About a year ago, Phil Haacked showed a concept called area’s to partition an ASP.NET MVC application. After that, Steve Sanderson came up with an improved version of the concept.

Although designed to partition an MVC application, area’s are also useful when we want to isolate our MVC application from our existing WebForms app. The solution from Steve Sanderson almost completely fits our needs, follow the link for more technical details. The only thing I removed was the usage of an Areas subfolder in the project where all the individual MVC sub-applications. Simply didn’t need the extra subfolder and url of the MVC app is closer to the physical structure.

So, I implemented area’s with a specific AreaViewEngine that can lookup views based on the area name and added the extension to the RouteCollection class to add area information when mapping routes. This is how Global.asax.cs looks:

protected void Application_Start(object sender, EventArgs e)

{

    ViewEngines.Engines.Clear();

    ViewEngines.Engines.Add(new AreaViewEngine());

 

    // Routes

    RegisterRoutes(RouteTable.Routes);

}

 

public static void RegisterRoutes(RouteCollection routes)

{

    routes.IgnoreRoute("{resource}.axd/{*pathInfo}");

    routes.IgnoreRoute("{*favicon}", new { favicon = @"(.*/)?favicon.ico(/.*)?" });

 

    routes.CreateArea("mymvcapp", "WebFormsMVCDemo.MyMvcApp.Controllers",

        routes.MapRoute("mymvcapp-defaultroute", "mymvcapp/{controller}/{action}/{id}", new { action = "Index", controller = "Home", id = "" })

    );

}

With the ViewEngine and routes in place, we’re able to run the MVC app from the url /mymvcapp.
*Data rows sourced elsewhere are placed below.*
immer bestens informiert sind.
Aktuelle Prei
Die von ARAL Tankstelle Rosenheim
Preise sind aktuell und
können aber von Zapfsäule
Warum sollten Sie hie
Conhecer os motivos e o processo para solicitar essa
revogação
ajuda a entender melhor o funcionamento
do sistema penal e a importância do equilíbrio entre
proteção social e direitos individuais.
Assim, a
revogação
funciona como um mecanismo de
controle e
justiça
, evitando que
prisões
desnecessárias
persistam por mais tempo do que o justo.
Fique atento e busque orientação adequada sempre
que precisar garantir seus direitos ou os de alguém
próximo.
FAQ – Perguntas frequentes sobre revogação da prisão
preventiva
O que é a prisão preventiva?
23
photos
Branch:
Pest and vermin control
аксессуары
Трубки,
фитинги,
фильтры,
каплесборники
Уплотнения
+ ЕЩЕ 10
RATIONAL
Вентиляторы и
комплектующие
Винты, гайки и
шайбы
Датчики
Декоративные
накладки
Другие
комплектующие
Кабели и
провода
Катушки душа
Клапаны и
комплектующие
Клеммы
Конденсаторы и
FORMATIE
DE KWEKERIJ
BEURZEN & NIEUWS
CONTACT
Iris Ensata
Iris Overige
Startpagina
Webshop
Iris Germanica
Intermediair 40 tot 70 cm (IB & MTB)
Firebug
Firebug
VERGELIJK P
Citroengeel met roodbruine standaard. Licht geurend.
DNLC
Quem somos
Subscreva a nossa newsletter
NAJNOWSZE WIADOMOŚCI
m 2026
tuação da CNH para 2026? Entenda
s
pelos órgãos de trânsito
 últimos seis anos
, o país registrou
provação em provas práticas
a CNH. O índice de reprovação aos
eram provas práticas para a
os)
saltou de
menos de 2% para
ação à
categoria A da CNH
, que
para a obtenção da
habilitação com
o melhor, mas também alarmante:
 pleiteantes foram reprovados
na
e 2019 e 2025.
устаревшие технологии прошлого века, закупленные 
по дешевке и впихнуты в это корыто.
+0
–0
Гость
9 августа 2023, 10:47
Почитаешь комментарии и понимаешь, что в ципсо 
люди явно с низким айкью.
To make sure the WebForms url’s still work, we just have to add some ignore statements in Global.asax.cs (in our case, exclude .aspx and .ashx from routing):

public static void RegisterRoutes(RouteCollection routes)

{

    routes.IgnoreRoute("{resource}.axd/{*pathInfo}");

    routes.IgnoreRoute("{*allaspx}", new { allaspx = @".*\.aspx(/.*)?" });

    routes.IgnoreRoute("{*allashx}", new { allashx = @".*\.ashx(/.*)?" });

    routes.IgnoreRoute("{*favicon}", new { favicon = @"(.*/)?favicon.ico(/.*)?" });

 

    routes.CreateArea("mymvcapp", "WebFormsMVCDemo.MyMvcApp.Controllers",

        routes.MapRoute("mymvcapp-defaultroute", "mymvcapp/{controller}/{action}/{id}", new { action = "Index", controller = "Home", id = "" })

    );

}

One caveat: when performing the request for /mymvcapp without controller name (and action), the Default.aspx that comes with the MVC projects was loaded, but area’s seem so cause a problem with the default one. Instead of rewriting the url from ‘default.aspx’ to ‘/’, I had to rewrite to url to ‘Home/Index’:

public partial class _Default : Page

{

    public void Page_Load(object sender, System.EventArgs e)

    {

        string pathToRewriteTo = Request.Path.ToLowerInvariant().Replace("default.aspx", "Home/Index");

        HttpContext.Current.RewritePath(pathToRewriteTo, false);

        IHttpHandler httpHandler = new MvcHttpHandler();

        httpHandler.ProcessRequest(HttpContext.Current);

    }

}

I’m under the impression that I’m missing something very simple, but couldn’t get my fingers behind it, so if you know it, please comment.

 

That’s it. I created a sample project with both WebForms and an MVC app in a subfolder. You can download it here.